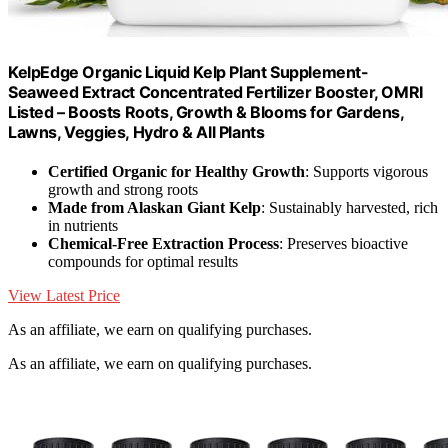
KelpEdge Organic Liquid Kelp Plant Supplement-
Seaweed Extract Concentrated Fertilizer Booster, OMRI
Listed – Boosts Roots, Growth & Blooms for Gardens,
Lawns, Veggies, Hydro & All Plants
Certified Organic for Healthy Growth
: Supports vigorous
growth and strong roots
Made from Alaskan Giant Kelp
: Sustainably harvested, rich
in nutrients
Chemical-Free Extraction Process
: Preserves bioactive
compounds for optimal results
View Latest Price
As an affiliate, we earn on qualifying purchases.
As an affiliate, we earn on qualifying purchases.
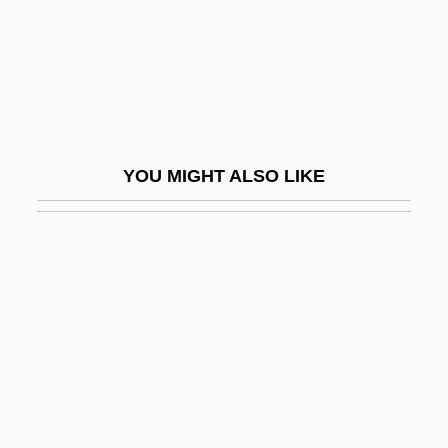
Dihydromorphine
Dihydrotestosterone
Dihyodonty
DIIR
Dij.
YOU MIGHT ALSO LIKE
Dijk, Jan Van
Dijkstra, Lida 1961-
Dijkstra, Sjoukje (1942–)
Dijkstra, Sjoukje (1942—)
Dijkstra, Wybe Edsger
Dijkstras Algorithm
Dik, Isaac (Ayzik) Meir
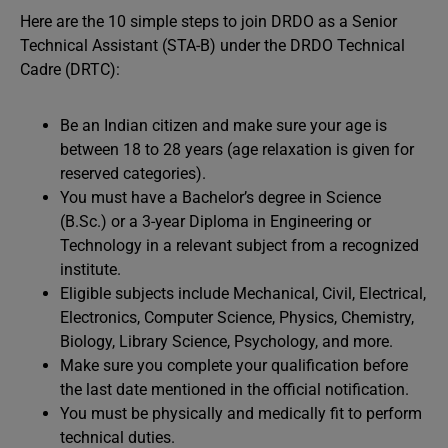
Here are the 10 simple steps to join DRDO as a Senior
Technical Assistant (STA-B) under the DRDO Technical
Cadre (DRTC):
Be an Indian citizen and make sure your age is
between 18 to 28 years (age relaxation is given for
reserved categories).
You must have a Bachelor’s degree in Science
(B.Sc.) or a 3-year Diploma in Engineering or
Technology in a relevant subject from a recognized
institute.
Eligible subjects include Mechanical, Civil, Electrical,
Electronics, Computer Science, Physics, Chemistry,
Biology, Library Science, Psychology, and more.
Make sure you complete your qualification before
the last date mentioned in the official notification.
You must be physically and medically fit to perform
technical duties.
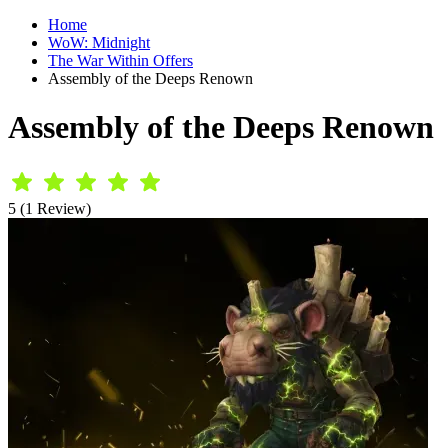
Home
WoW: Midnight
The War Within Offers
Assembly of the Deeps Renown
Assembly of the Deeps Renown
5 (1 Review)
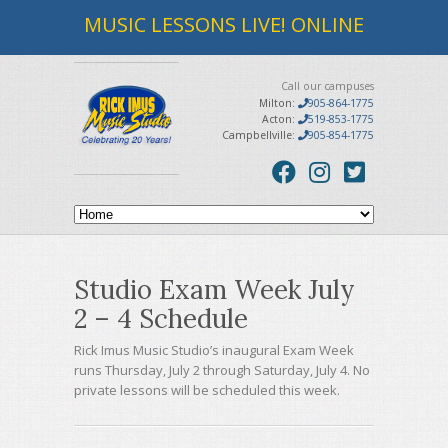
MUSIC LESSONS LIVE! ONLINE
Call our campuses
Milton:
905-864-1775
Acton:
519-853-1775
Campbellville:
905-854-1775
Studio Exam Week July
2 – 4 Schedule
Rick Imus Music Studio’s inaugural Exam Week
runs Thursday, July 2 through Saturday, July 4. No
private lessons will be scheduled this week.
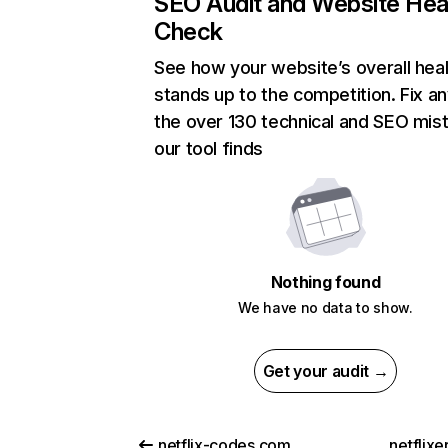
SEO Audit and Website Hea
Check
See how your website’s overall heal
stands up to the competition. Fix an
the over 130 technical and SEO mis
our tool finds
Nothing found
We have no data to show.
Get your audit →
netflix-codes.com
netflix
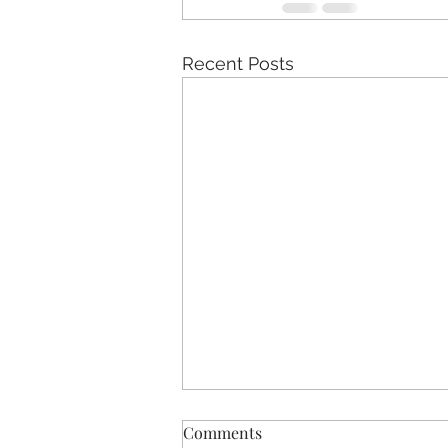
Recent Posts
Comments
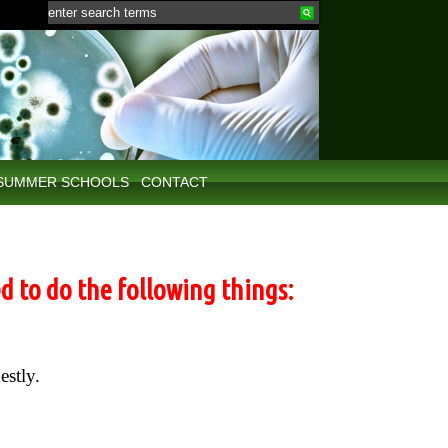
SUMMER SCHOOLS
CONTACT
d to do the following things:
estly.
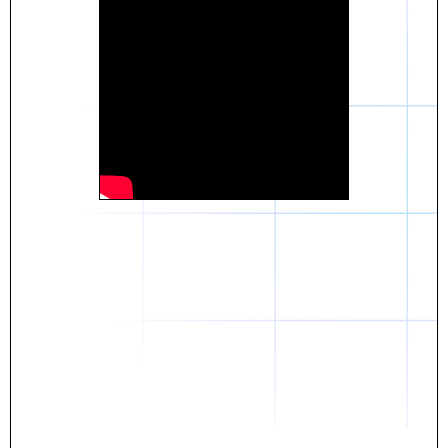
Daniel
The breakthrough? Rentaba.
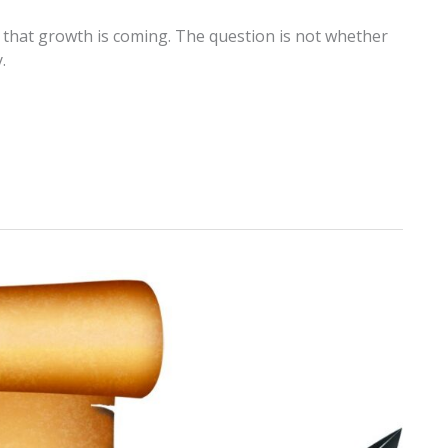
 that growth is coming. The question is not whether
.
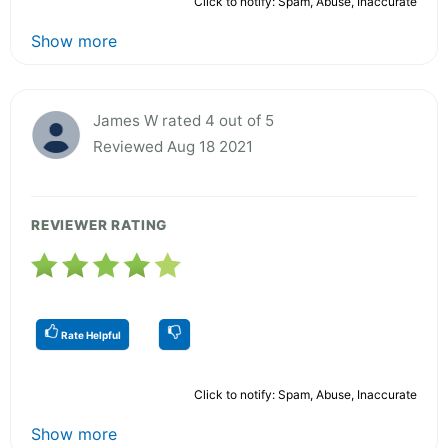
Click to notify: Spam, Abuse, Inaccurate
Show more
James W rated 4 out of 5
Reviewed Aug 18 2021
REVIEWER RATING
Rate Helpful
Click to notify: Spam, Abuse, Inaccurate
Show more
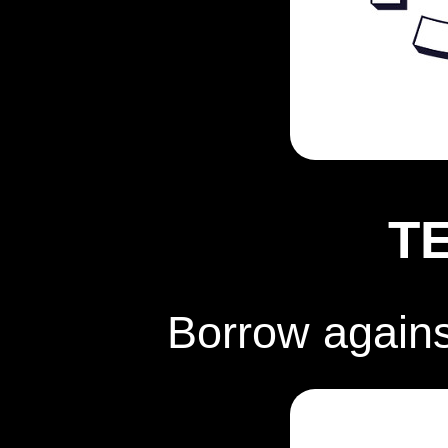
T
Borrow again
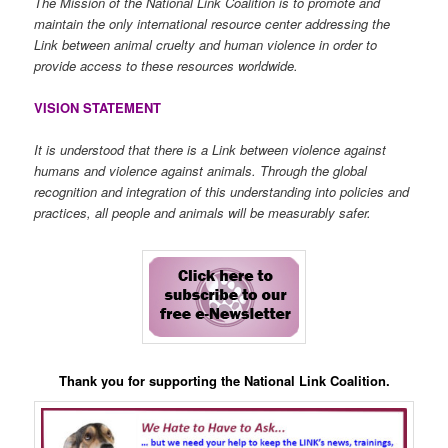
The Mission of the National Link Coalition is to promote and
maintain the only international resource center addressing the
Link between animal cruelty and human violence in order to
provide access to these resources worldwide.
VISION STATEMENT
It is understood that there is a Link between violence against
humans and violence against animals. Through the global
recognition and integration of this understanding into policies and
practices, all people and animals will be measurably safer.
Thank you for supporting the National Link Coalition.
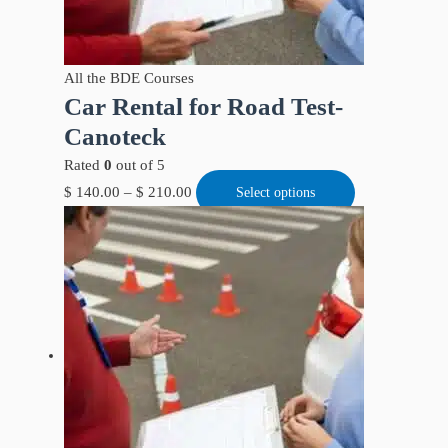
All the BDE Courses
Car Rental for Road Test-
Canoteck
Rated
0
out of 5
$
140.00
–
$
210.00
Select options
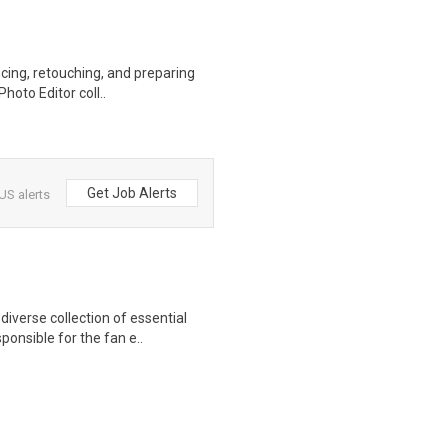
ncing, retouching, and preparing
hoto Editor coll..
Get Job Alerts
US alerts
iverse collection of essential
ponsible for the fan e..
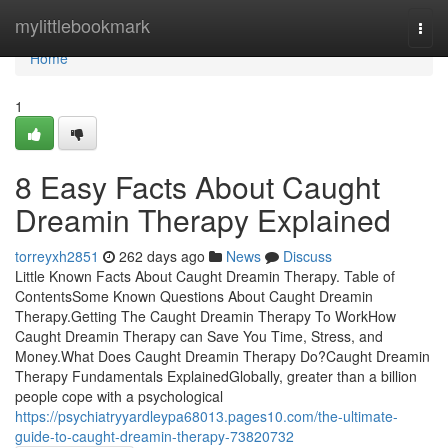
Home
mylittlebookmark
Togg
navi
Home
1
8 Easy Facts About Caught
Dreamin Therapy Explained
torreyxh2851
262 days ago
News
Discuss
Little Known Facts About Caught Dreamin Therapy. Table of
ContentsSome Known Questions About Caught Dreamin
Therapy.Getting The Caught Dreamin Therapy To WorkHow
Caught Dreamin Therapy can Save You Time, Stress, and
Money.What Does Caught Dreamin Therapy Do?Caught Dreamin
Therapy Fundamentals ExplainedGlobally, greater than a billion
people cope with a psychological
https://psychiatryyardleypa68013.pages10.com/the-ultimate-
guide-to-caught-dreamin-therapy-73820732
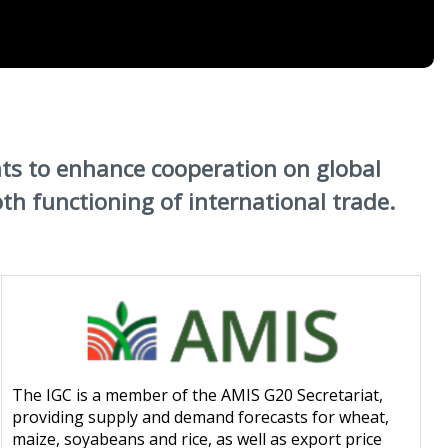
ts to enhance cooperation on global
 functioning of international trade.
The IGC is a member of the AMIS G20 Secretariat,
providing supply and demand forecasts for wheat,
maize, soyabeans and rice, as well as export price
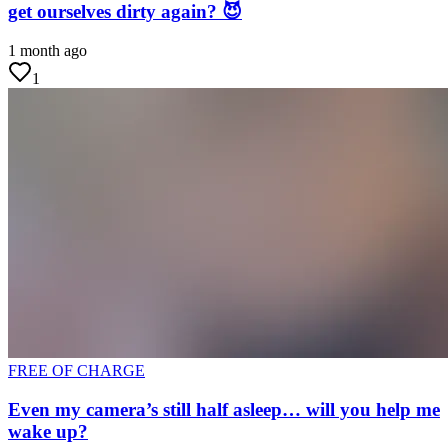
get ourselves dirty again? 😈
1 month ago
1
FREE OF CHARGE
Even my camera’s still half asleep… will you help me
wake up?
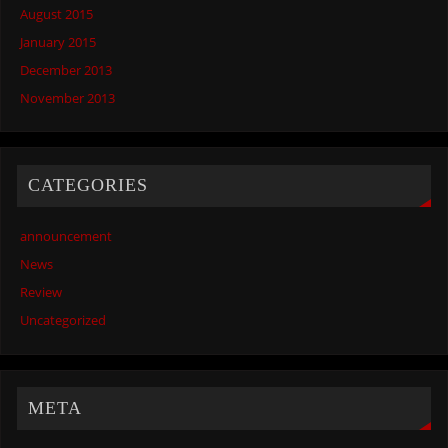
August 2015
January 2015
December 2013
November 2013
CATEGORIES
announcement
News
Review
Uncategorized
META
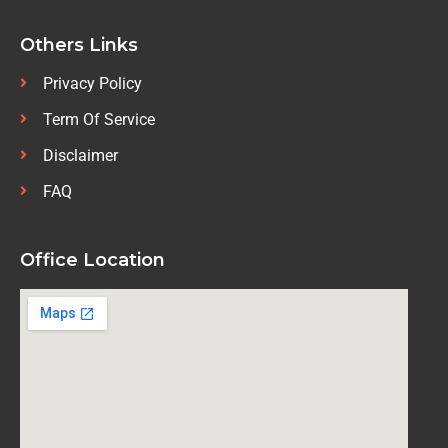
Others Links
Privacy Policy
Term Of Service
Disclaimer
FAQ
Office Location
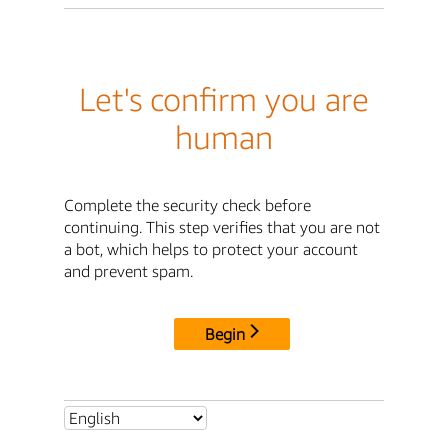
Let's confirm you are
human
Complete the security check before
continuing. This step verifies that you are not
a bot, which helps to protect your account
and prevent spam.
Begin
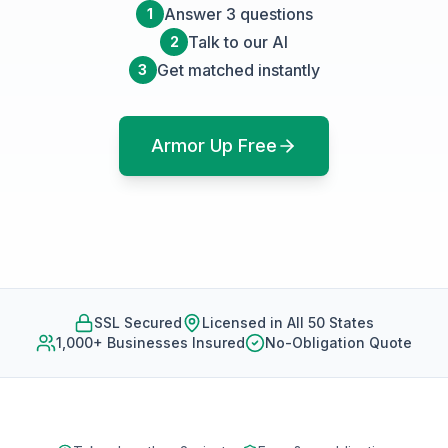
Answer 3 questions
1
Talk to our AI
2
Get matched instantly
3
Armor Up Free
SSL Secured
Licensed in All 50 States
1,000+ Businesses Insured
No-Obligation Quote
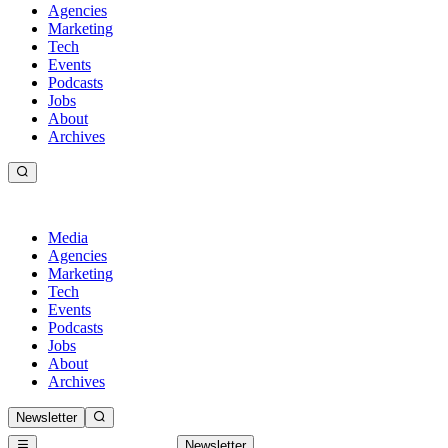
Agencies
Marketing
Tech
Events
Podcasts
Jobs
About
Archives
Media
Agencies
Marketing
Tech
Events
Podcasts
Jobs
About
Archives
Newsletter
Newsletter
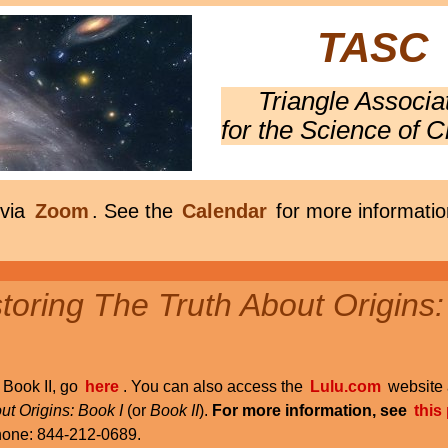
TASC
Triangle Associa
for the Science of C
 via
Zoom
. See the
Calendar
for more informatio
oring The Truth About Origins:
r Book II, go
here
. You can also access the
Lulu.com
website 
ut Origins: Book I
(or
Book II
).
For more information, see
this
phone: 844-212-0689.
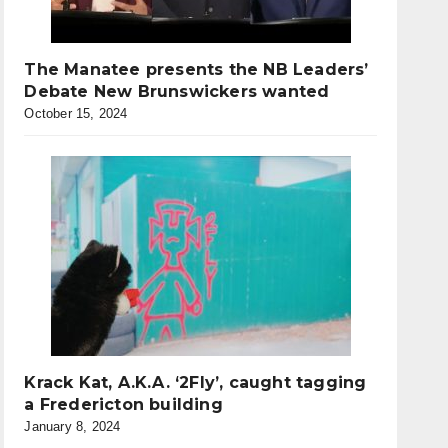
The Manatee presents the NB Leaders’
Debate New Brunswickers wanted
October 15, 2024
Krack Kat, A.K.A. ‘2Fly’, caught tagging
a Fredericton building
January 8, 2024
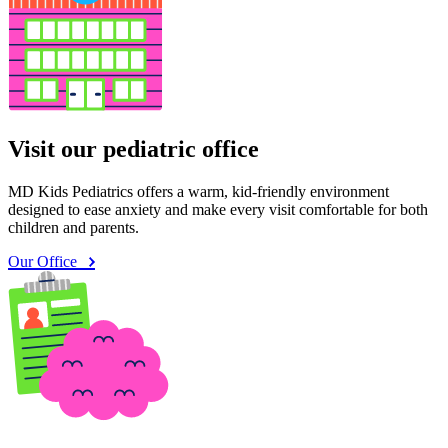
Visit our pediatric office
MD Kids Pediatrics offers a warm, kid-friendly environment
designed to ease anxiety and make every visit comfortable for both
children and parents.
Our Office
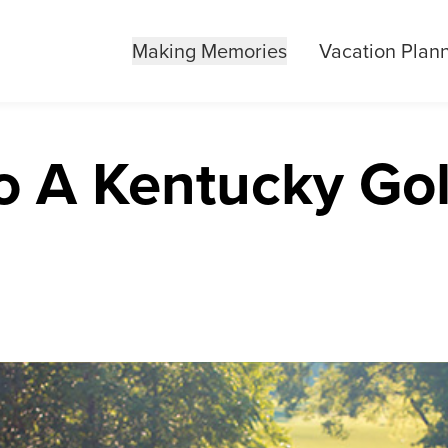
Making Memories
Vacation Plan
o A Kentucky Gol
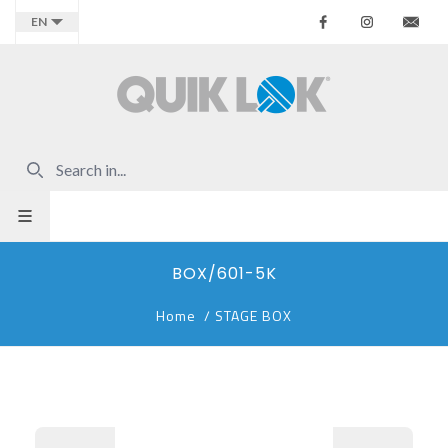
Facebook
Instagr
Co
EN
BOX/601-5K
Home
/
STAGE BOX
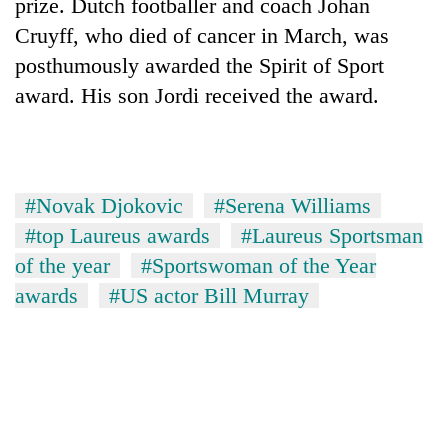
prize. Dutch footballer and coach Johan
Cruyff, who died of cancer in March, was
posthumously awarded the Spirit of Sport
award. His son Jordi received the award.
#Novak Djokovic
#Serena Williams
#top Laureus awards
#Laureus Sportsman
of the year
#Sportswoman of the Year
awards
#US actor Bill Murray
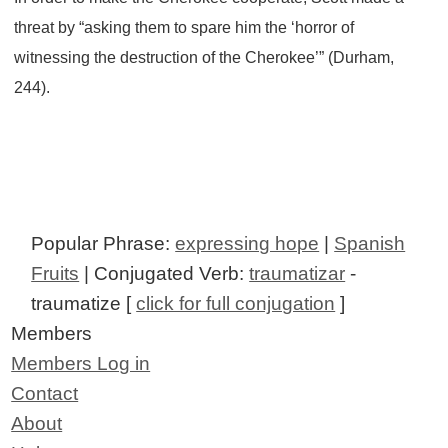
threat by “asking them to spare him the ‘horror of
witnessing the destruction of the Cherokee’” (Durham,
244).
Popular Phrase:
expressing hope
|
Spanish
Fruits
| Conjugated Verb:
traumatizar
-
traumatize [
click for full conjugation
]
Members
Members Log in
Contact
About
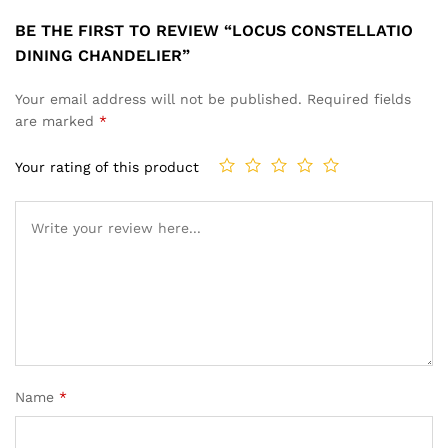
BE THE FIRST TO REVIEW “LOCUS CONSTELLATIO
DINING CHANDELIER”
Your email address will not be published.
Required fields
are marked
*
Your rating of this product
Name
*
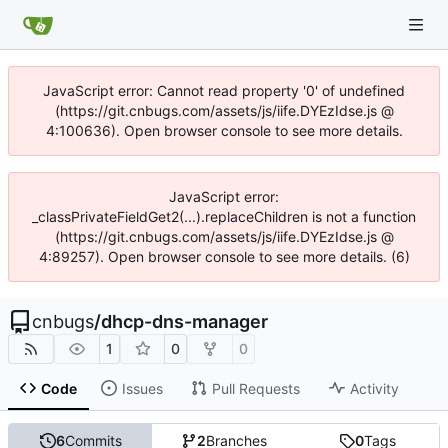
JavaScript error: Cannot read property '0' of undefined
(https://git.cnbugs.com/assets/js/iife.DYEzIdse.js @
4:100636). Open browser console to see more details.
JavaScript error:
_classPrivateFieldGet2(...).replaceChildren is not a function
(https://git.cnbugs.com/assets/js/iife.DYEzIdse.js @
4:89257). Open browser console to see more details. (6)
cnbugs
/
dhcp-dns-manager
1
0
0
Code
Issues
Pull Requests
Activity
6
Commits
2
Branches
0
Tags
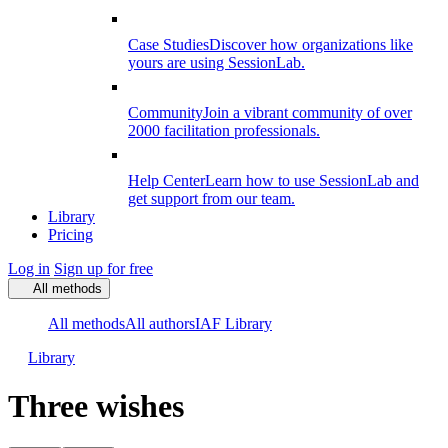
Case Studies
Discover how organizations like
yours are using SessionLab.
Community
Join a vibrant community of over
2000 facilitation professionals.
Help Center
Learn how to use SessionLab and
get support from our team.
Library
Pricing
Log in
Sign up for free
All methods
All methods
All authors
IAF Library
Library
Three wishes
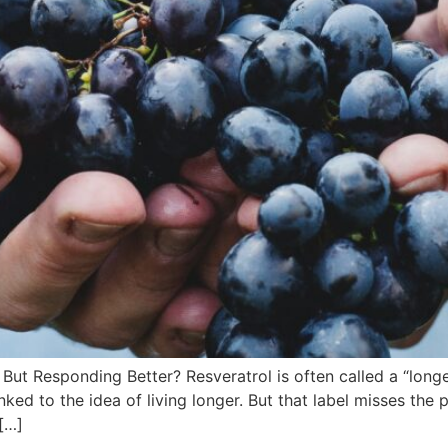
 But Responding Better? Resveratrol is often called a “lon
nked to the idea of living longer. But that label misses the 
[…]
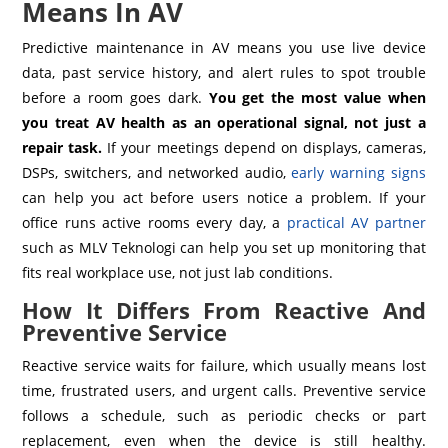
Means In AV
Predictive maintenance in AV means you use live device
data, past service history, and alert rules to spot trouble
before a room goes dark.
You get the most value when
you treat AV health as an operational signal, not just a
repair task.
If your meetings depend on displays, cameras,
DSPs, switchers, and networked audio,
early warning signs
can help you act before users notice a problem. If your
office runs active rooms every day, a
practical AV partner
such as MLV Teknologi can help you set up monitoring that
fits real workplace use, not just lab conditions.
How It Differs From Reactive And
Preventive Service
Reactive service waits for failure, which usually means lost
time, frustrated users, and urgent calls. Preventive service
follows a schedule, such as periodic checks or part
replacement, even when the device is still healthy.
————
_Work to complete_
From the top of the listing above, repeat each line exactly until you reach the line containing "stands up to the competition. Fix an", and repeat that one too. Leave the pictures out.

_Result of this task_
KelpEdge Organic Liquid Kelp Plant Supplement-
Seaweed Extract Concentrated Fertilizer Booster, OMRI
Listed – Boosts Roots, Growth & Blooms for Gardens,
Lawns, Veggies, Hydro & All Plants
Certified Organic for Healthy Growth
: Supports vigorous
growth and strong roots
Made from Alaskan Giant Kelp
: Sustainably harvested, rich
in nutrients
Chemical-Free Extraction Process
: Preserves bioactive
compounds for optimal results
View Latest Price
As an affiliate, we earn on qualifying purchases.
As an affiliate, we earn on qualifying purchases.
Dihydromorphine
Dihydrotestosterone
Dihyodonty
DIIR
Dij.
YOU MIGHT ALSO LIKE
Dijk, Jan Van
Dijkstra, Lida 1961-
Dijkstra, Sjoukje (1942–)
Dijkstra, Sjoukje (1942—)
Dijkstra, Wybe Edsger
Dijkstras Algorithm
Dik, Isaac (Ayzik) Meir
Here are the 10 simple steps to join DRDO as a Senior
Technical Assistant (STA-B) under the DRDO Technical
Cadre (DRTC):
Be an Indian citizen and make sure your age is
between 18 to 28 years (age relaxation is given for
reserved categories).
You must have a Bachelor’s degree in Science
(B.Sc.) or a 3-year Diploma in Engineering or
Technology in a relevant subject from a recognized
institute.
Eligible subjects include Mechanical, Civil, Electrical,
Electronics, Computer Science, Physics, Chemistry,
Biology, Library Science, Psychology, and more.
Make sure you complete your qualification before
the last date mentioned in the official notification.
You must be physically and medically fit to perform
technical duties.
Home
WoW: Midnight
The War Within Offers
Assembly of the Deeps Renown
Assembly of the Deeps Renown
5 (1 Review)
MUSIC LESSONS LIVE! ONLINE
Call our campuses
Milton:
905-864-1775
Acton:
519-853-1775
Campbellville:
905-854-1775
Studio Exam Week July
2 – 4 Schedule
Rick Imus Music Studio’s inaugural Exam Week
runs Thursday, July 2 through Saturday, July 4. No
private lessons will be scheduled this week.
SEO Audit and Website Hea
Check
See how your website’s overall heal
stands up to the competition. Fix an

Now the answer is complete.